Landwirt ertrank nach Sturz in Bach. Im Südburgenland ist am Mittwoch ein Landwirt bei einem Arbeitsunfall ums Leben gekommen.

 |  NOEN, Einsatzdoku.at
Der 79-Jährige hatte am Vormittag Mäharbeiten bei seinem Bauernhof in Markt Neuhodis (Bezirk Oberwart) durchgeführt. Als er dabei auch Wurzeln von der Böschung eines Baches entfernte, stürzte er etwa 1,70 Meter tief ins Bachbett und ertrank im zehn Zentimeter tiefen Wasser, so die Polizei am Donnerstag.

Der Burgenländer hatte sich gegen 8 Uhr auf den Weg gemacht, um eine Grünfläche zu mähen. Weil er gegen 17.30 Uhr noch immer nicht zu Hause war, machte sich sein Sohn auf die Suche. Der Mann fand seinen Vater schließlich im nahen Hodisbach liegend mit dem Gesicht im Wasser, so die Landespolizeidirektion Burgenland.

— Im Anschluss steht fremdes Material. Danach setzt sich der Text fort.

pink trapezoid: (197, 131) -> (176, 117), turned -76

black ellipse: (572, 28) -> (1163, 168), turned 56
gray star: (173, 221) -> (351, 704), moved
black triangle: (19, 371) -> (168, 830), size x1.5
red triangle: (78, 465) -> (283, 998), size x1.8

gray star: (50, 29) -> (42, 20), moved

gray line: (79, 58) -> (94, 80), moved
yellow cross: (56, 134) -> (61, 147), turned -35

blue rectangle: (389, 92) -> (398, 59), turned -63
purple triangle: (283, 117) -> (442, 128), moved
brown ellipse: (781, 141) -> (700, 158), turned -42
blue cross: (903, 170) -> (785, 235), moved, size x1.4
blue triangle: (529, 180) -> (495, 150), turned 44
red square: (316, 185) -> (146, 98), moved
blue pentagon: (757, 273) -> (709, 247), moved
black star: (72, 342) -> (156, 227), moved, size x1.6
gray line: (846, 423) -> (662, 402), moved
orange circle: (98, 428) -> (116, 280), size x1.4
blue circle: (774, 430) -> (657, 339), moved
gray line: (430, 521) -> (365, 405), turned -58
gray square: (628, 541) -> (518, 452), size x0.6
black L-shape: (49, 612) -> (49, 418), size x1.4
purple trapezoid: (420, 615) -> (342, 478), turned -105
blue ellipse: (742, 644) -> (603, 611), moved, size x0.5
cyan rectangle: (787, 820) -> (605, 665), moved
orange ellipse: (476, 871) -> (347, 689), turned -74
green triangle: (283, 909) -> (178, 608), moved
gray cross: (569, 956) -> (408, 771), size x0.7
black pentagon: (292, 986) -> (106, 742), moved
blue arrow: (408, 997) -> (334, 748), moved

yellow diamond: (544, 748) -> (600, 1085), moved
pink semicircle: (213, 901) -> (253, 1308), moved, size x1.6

"Der Mann ist bei den Arbeiten vermutlich gestürzt und über eine Böschung in das zehn Zentimeter tiefe Wasser gefallen", sagte eine Polizeisprecherin. Sofortige Wiederbelebungsversuche waren erfolglos. Bei der Leichenbeschau wurde Tod durch Ertrinken festgestellt. "Fremdverschulden wurde ausgeschlossen", so die Sprecherin. Die Leiche ist bereits zur Beerdigung freigegeben worden.